Laatste stand van zaken Wet werk en zekerheid
Laatste stand van zaken Wet werk en zekerheid. De WWZ is weliswaar een feit, maar een aantal zaken dient in de jurisprudentie nog te worden uitgekristalliseerd.
Mr. G.G.E.A. (Jacobien) Frederix-Gianotten
Met ingang van 1 juli aanstaande wijzigt het civiele arbeidsrecht als gevolg van de Wet werk en zekerheid (WWZ) fundamenteel. Nu deze datum met rasse schreden nadert, is het tijd voor een overzicht van de laatste ontwikkelingen.
De transitievergoeding
De invoering van het nieuwe ontslagrecht betekent het einde van de kantonrechtersformule en de vergoeding wegens “kennelijk onredelijk ontslag”. Ter vervanging wordt de transitievergoeding geïntroduceerd. De werkgever is deze vergoeding verschuldigd indien de arbeidsovereenkomst tenminste 24 maanden heeft geduurd en deze eindigt op zijn initiatief (tenzij de medewerker jonger is dan 18 en ten hoogste 12 uur per week heeft gewerkt, het ontslag geschiedt op of in verband met het bereiken van de AOW-leeftijd of het ontslag het gevolg is van ernstig verwijtbaar handelen of nalaten van de werknemer). Besluit voorwaarden in mindering brengen kosten op transitievergoeding Uit artikel 7:673, lid 6, BW volgt dat onder bij of krachtens algemene maatregel van bestuur te bepalen voorwaarden bepaalde kosten op deze transitievergoeding in mindering kunnen worden gebracht. Dit is uitgewerkt in het op 23 april 2015 gepubliceerde Besluit voorwaarden in mindering brengen kosten op transitievergoeding. Bij lezing van dit besluit valt allereerst op dat sprake is van twee typen kosten die voor aftrek in aanmerking komen: transitiekosten en inzetbaarheidskosten.Transitiekosten zijn kosten van maatregelen in verband met het eindigen of niet voortzetten van de arbeidsovereenkomst, gericht op het voorkomen van werkloosheid of het bekorten van de periode van werkloosheid. In het besluit wordt genoemd: het in acht nemen van een langere dan de wettelijk voorgeschreven of vooraf overeengekomen opzegtermijn.

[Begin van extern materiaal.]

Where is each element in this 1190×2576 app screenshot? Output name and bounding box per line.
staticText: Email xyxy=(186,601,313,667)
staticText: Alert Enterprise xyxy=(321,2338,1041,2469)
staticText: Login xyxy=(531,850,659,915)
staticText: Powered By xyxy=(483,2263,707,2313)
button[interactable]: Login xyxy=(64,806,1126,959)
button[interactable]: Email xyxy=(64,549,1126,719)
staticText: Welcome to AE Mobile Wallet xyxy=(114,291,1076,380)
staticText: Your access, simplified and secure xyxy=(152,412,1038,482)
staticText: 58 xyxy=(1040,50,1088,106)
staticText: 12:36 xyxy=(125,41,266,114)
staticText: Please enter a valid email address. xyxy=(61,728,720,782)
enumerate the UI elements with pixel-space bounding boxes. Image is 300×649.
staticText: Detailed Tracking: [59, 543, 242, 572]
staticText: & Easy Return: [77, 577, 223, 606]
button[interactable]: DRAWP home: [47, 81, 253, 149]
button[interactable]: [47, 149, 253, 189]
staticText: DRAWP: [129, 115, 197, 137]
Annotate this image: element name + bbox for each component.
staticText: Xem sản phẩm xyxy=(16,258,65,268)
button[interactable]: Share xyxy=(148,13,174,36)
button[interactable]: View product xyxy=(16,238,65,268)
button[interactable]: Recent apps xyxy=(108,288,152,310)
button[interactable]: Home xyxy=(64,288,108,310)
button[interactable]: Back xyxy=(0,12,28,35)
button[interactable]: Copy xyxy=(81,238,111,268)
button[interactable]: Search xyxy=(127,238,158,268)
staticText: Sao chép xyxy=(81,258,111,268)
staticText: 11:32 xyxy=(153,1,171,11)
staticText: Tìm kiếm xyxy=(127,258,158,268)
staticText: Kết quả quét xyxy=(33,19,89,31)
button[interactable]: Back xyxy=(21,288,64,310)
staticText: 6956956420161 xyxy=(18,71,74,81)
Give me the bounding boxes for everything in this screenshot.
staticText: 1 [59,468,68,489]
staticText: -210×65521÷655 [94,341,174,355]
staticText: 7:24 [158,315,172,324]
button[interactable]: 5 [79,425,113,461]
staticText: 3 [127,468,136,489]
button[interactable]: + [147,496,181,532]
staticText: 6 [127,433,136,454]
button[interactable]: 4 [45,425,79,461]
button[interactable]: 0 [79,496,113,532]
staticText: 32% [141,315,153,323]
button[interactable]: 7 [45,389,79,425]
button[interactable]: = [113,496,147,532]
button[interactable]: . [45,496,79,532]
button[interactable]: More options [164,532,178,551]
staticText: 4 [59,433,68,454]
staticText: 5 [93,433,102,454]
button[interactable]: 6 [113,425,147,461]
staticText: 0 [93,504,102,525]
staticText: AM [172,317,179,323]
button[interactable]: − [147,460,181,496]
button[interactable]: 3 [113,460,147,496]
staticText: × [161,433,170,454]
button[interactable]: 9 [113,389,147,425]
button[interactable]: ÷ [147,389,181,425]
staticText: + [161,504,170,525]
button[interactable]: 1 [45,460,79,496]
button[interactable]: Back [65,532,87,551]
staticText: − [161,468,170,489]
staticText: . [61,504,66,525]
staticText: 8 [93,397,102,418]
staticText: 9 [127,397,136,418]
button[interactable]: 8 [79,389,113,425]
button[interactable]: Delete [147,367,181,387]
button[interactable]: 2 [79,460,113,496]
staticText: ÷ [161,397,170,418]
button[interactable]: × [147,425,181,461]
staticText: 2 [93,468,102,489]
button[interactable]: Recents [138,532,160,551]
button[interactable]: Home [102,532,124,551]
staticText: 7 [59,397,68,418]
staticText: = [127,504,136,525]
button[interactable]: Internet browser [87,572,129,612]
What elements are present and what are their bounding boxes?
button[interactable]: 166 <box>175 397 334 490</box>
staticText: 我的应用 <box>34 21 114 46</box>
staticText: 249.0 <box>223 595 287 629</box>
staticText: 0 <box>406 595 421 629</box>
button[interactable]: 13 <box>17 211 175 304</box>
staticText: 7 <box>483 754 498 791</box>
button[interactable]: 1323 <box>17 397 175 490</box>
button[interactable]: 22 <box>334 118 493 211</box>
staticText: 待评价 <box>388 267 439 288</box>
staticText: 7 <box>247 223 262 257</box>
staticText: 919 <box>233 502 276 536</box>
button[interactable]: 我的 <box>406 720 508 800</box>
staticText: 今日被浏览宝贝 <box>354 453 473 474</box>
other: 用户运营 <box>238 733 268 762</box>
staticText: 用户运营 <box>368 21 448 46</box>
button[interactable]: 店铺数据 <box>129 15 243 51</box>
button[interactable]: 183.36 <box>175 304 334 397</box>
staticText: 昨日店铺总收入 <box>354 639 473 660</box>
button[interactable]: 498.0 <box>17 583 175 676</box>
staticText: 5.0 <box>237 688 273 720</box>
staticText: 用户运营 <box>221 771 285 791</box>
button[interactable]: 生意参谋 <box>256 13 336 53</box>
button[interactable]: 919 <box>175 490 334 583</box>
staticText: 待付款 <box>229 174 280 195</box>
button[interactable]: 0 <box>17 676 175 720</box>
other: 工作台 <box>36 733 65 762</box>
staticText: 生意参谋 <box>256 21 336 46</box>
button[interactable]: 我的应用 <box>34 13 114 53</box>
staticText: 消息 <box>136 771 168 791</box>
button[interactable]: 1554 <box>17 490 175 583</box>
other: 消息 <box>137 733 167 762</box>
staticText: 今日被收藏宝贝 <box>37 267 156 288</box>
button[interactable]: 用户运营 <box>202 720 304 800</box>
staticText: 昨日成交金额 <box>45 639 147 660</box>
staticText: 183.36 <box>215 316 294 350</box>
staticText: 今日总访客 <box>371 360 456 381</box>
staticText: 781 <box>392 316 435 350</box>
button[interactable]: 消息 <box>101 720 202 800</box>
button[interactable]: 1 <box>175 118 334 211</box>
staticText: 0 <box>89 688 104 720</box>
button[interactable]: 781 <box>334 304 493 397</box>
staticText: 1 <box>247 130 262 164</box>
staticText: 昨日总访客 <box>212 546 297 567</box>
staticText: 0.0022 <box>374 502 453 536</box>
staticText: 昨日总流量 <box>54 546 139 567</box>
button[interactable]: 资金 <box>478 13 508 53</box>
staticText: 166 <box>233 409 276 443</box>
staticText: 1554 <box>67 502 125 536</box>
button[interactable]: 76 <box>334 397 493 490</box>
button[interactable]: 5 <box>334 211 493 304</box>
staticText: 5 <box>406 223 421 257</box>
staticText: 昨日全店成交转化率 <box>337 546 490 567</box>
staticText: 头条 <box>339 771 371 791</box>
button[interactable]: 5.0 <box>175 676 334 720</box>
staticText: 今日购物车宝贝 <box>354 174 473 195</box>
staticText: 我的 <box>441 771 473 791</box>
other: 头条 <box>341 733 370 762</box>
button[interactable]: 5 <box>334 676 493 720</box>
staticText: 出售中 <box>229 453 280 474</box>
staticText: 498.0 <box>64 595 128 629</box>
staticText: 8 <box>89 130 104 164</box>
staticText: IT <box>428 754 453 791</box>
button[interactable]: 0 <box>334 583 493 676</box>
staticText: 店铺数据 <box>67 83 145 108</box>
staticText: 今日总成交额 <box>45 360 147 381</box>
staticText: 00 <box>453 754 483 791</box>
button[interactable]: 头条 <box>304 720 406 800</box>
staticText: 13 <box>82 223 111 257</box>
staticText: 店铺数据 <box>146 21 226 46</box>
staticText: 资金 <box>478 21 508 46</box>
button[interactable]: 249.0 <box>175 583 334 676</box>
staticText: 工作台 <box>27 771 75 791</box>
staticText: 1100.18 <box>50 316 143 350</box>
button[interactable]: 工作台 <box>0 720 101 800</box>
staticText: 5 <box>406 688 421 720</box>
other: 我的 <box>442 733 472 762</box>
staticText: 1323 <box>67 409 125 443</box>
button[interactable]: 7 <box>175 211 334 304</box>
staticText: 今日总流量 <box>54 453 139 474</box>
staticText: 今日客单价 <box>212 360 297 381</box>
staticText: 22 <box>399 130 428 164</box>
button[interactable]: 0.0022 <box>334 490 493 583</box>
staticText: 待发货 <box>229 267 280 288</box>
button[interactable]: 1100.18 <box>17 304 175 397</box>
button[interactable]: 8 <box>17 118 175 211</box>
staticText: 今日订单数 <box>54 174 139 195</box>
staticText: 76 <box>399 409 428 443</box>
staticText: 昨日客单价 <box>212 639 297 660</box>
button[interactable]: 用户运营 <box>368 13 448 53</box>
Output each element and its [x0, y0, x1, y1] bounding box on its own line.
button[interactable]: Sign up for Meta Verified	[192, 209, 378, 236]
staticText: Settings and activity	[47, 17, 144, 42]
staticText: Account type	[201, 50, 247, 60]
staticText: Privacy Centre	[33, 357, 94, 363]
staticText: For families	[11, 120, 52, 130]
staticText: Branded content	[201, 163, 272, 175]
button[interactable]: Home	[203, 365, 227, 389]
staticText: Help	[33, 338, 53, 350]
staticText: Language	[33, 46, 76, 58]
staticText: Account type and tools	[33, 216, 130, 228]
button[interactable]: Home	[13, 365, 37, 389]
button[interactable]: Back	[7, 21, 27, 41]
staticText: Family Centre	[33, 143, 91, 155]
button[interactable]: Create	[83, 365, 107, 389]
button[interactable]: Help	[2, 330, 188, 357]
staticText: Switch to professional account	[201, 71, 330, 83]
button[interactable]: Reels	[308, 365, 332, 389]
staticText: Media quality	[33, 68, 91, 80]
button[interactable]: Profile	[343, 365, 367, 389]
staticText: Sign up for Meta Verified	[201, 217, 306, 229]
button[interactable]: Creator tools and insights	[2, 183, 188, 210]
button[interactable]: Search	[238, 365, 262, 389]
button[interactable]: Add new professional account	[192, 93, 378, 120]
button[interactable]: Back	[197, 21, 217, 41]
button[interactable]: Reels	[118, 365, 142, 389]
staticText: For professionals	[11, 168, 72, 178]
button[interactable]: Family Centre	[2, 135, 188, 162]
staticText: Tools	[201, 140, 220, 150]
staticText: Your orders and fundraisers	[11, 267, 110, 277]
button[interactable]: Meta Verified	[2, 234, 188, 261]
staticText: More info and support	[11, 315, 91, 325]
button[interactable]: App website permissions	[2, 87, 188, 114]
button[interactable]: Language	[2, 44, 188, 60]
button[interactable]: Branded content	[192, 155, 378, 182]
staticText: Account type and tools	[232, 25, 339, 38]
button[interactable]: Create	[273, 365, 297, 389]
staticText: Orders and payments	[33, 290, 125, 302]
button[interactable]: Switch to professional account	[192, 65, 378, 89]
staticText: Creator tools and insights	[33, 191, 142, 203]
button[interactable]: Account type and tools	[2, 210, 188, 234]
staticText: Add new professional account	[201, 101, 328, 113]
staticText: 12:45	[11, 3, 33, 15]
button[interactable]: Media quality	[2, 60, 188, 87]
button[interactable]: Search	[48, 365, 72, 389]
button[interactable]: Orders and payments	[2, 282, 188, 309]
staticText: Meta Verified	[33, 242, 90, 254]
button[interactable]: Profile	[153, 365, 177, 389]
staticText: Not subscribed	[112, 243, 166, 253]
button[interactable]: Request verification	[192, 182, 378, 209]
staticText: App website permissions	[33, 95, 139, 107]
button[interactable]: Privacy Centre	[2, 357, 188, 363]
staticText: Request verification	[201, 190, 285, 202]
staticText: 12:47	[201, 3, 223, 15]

Inzetbaarheidskosten zijn kosten die tijdens de arbeidsovereenkomst zijn gemaakt en die verband houden met het bevorderen van de bredere inzetbaarheid van de werknemer. Om dergelijke kosten in mindering te mogen brengen op de transitievergoeding dient aan een aantal voorwaarden te worden voldaan. Allereerst dienen de kosten gespecificeerd en schriftelijk te zijn medegedeeld aan de medewerker en moeten deze gemaakt zijn nadat de werknemer schriftelijk heeft ingestemd met het in mindering brengen van die kosten. Ten aanzien van het verlenen van een langere dan de wettelijk voorgeschreven of vooraf overeengekomen opzegtermijn geldt als bijkomende voorwaarde dat de werknemer gedurende die termijn moet zijn vrijgesteld van werkzaamheden. Voor het mogen verrekenen van inzetbaarheidskosten gelden ook aanvullende voorwaarden. Zo dienen de kosten gemaakt te zijn voor activiteiten ter bevordering van de inzetbaarheid van de werknemer buiten de organisatie en moeten deze kosten minder dan vijf jaar geleden gemaakt zijn. Besluit overgangsrecht transitievergoeding Op 23 april 2015 is ook het Besluit overgangsrecht transitievergoeding gepubliceerd. Dit besluit is ingevoerd om te voorkomen dat een werkgever dubbel moet betalen. Het besluit is van toepassing op gevallen waarin de werkgever gebonden is aan afspraken die voor 1 juli 2015 zijn gemaakt over vergoedingen of voorzieningen waarop de werknemer recht heeft bij beëindiging van het dienstverband, zoals een ontslagvergoeding of een voorziening in natura voor scholing of outplacement.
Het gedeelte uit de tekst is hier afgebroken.